WORK TASK:
Every line containing "deposit" should be identified and copied from the data below.

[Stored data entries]

-- Opening Marker --

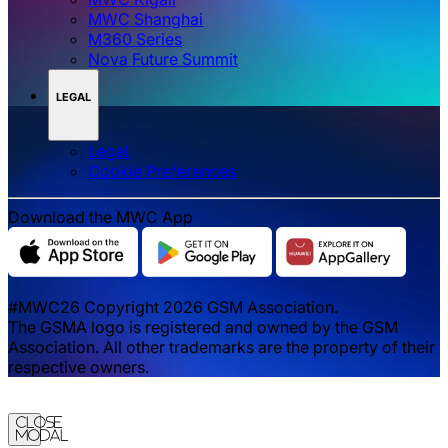
MWC Shanghai
M360 Series
Nova Future Summit
LEGAL
Legal
‌‌Cookie Preferences
Download the MWC App
#MWC26 Copyright 2026 GSM Association.
The GSMA logo is registered and owned by the GSM
Association. All other trademarks are the property of their
respective owners.
Close
Modal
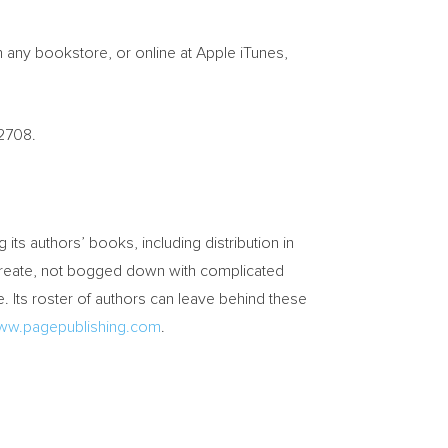
n any bookstore, or online at Apple iTunes,
-2708.
g its authors’ books, including distribution in
o create, not bogged down with complicated
. Its roster of authors can leave behind these
ww.pagepublishing.com
.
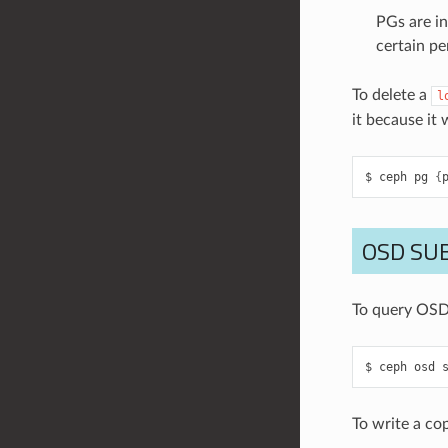
PGs are in
certain pe
To delete a
l
it because it
ceph
pg
{
OSD SU
To query OSD
ceph
osd
To write a co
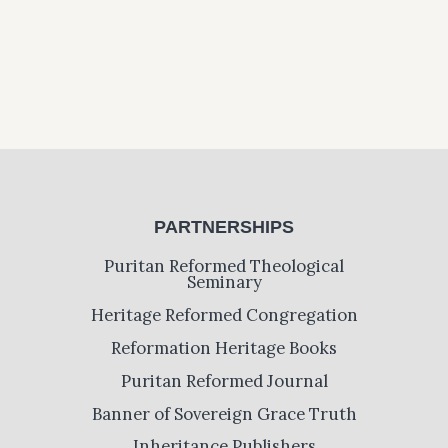
PARTNERSHIPS
Puritan Reformed Theological
Seminary
Heritage Reformed Congregation
Reformation Heritage Books
Puritan Reformed Journal
Banner of Sovereign Grace Truth
Inheritance Publishers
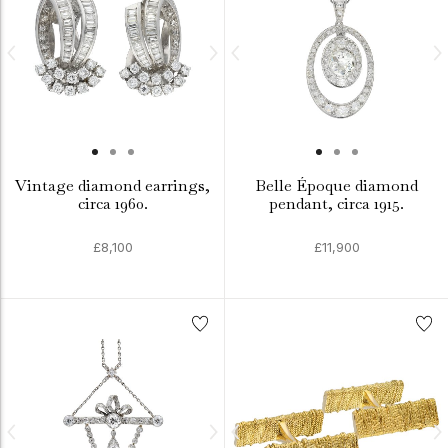
Vintage diamond earrings,
Belle Époque diamond
circa 1960.
pendant, circa 1915.
£8,100
£11,900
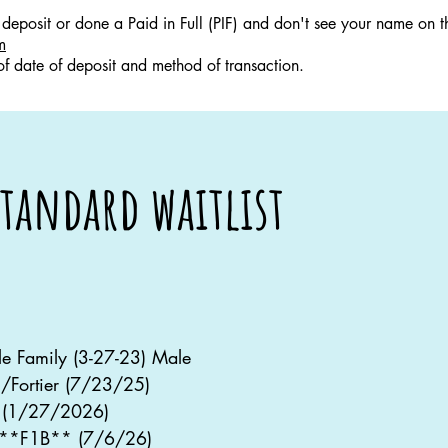
deposit or done a Paid in Full (PIF) and don't see your name on thi
m
 of date of deposit and method of transaction.
tandard waitlist
lle Family (3-27-23) Male
/Fortier (7/23/25)
 (1/27/2026)
 **F1B** (7/6/26)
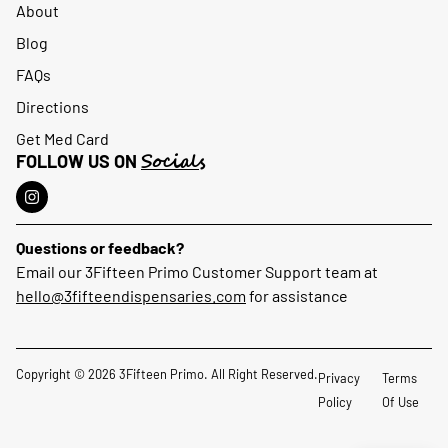
About
Blog
FAQs
Directions
Get Med Card
Socials
FOLLOW US ON
Questions or feedback?
Email our 3Fifteen Primo Customer Support team at
hello@3fifteendispensaries.com
for assistance
Copyright © 2026 3Fifteen Primo. All Right Reserved.
Privacy
Terms
Policy
Of Use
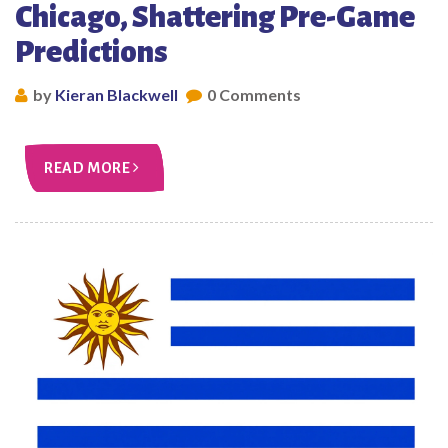
Chicago, Shattering Pre-Game
Predictions
by
Kieran Blackwell
0 Comments
READ MORE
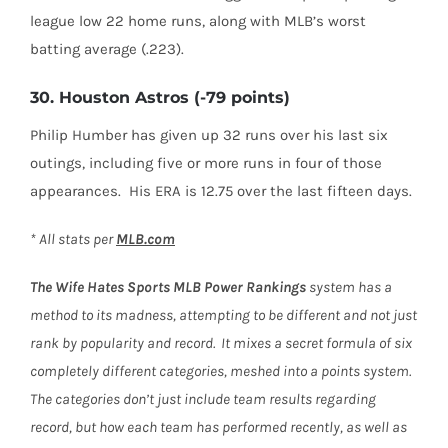
league low 22 home runs, along with MLB’s worst
batting average (.223).
30. Houston Astros (-79 points)
Philip Humber has given up 32 runs over his last six
outings, including five or more runs in four of those
appearances. His ERA is 12.75 over the last fifteen days.
* All stats per
MLB.com
The Wife Hates Sports
MLB Power Rankings
system has a
method to its madness, attempting to be different and not just
rank by popularity and record. It mixes a secret formula of six
completely different categories, meshed into a points system.
The categories don’t just include team results regarding
record, but how each team has performed recently, as well as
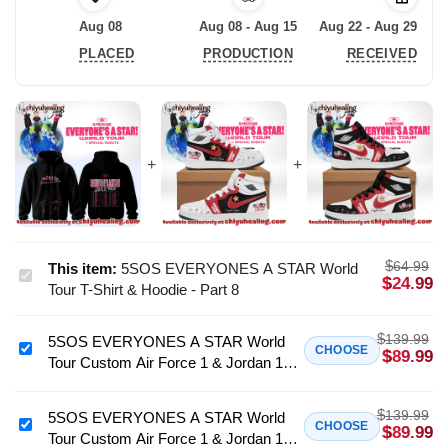
Aug 08
Aug 08 - Aug 15
Aug 22 - Aug 29
PLACED
PRODUCTION
RECEIVED
$
64.99
This item:
5SOS EVERYONES A STAR World
5SOS
$
24.99
Tour T-Shirt & Hoodie - Part 8
EVERYONES
A
$
139.99
5SOS EVERYONES A STAR World
STAR
5SOS
CHOOSE
$
89.99
Tour Custom Air Force 1 & Jordan 1
World
EVERYONES
Shoes (Style 39)
Tour
A
T-
$
139.99
STAR
5SOS EVERYONES A STAR World
5SOS
CHOOSE
$
89.99
Shirt
Tour Custom Air Force 1 & Jordan 1
World
EVERYONES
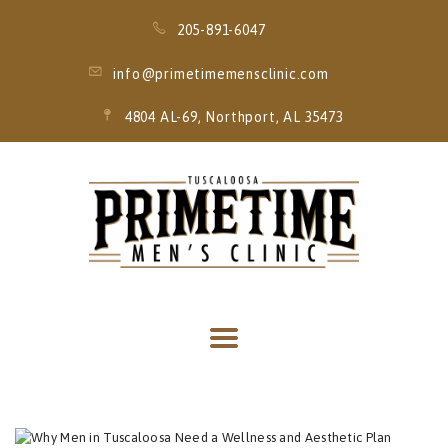
205-891-6047
info@primetimemensclinic.com
4804 AL-69, Northport, AL 35473
HOME
EVENT
MEMBERSHIPS
SERVICES
THRIVE MOBILE
IV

-- Closing Marker --

EXERCISE OUTPUT:
deposit or done a Paid in Full (PIF) and don't see your name on thi
 of date of deposit and method of transaction.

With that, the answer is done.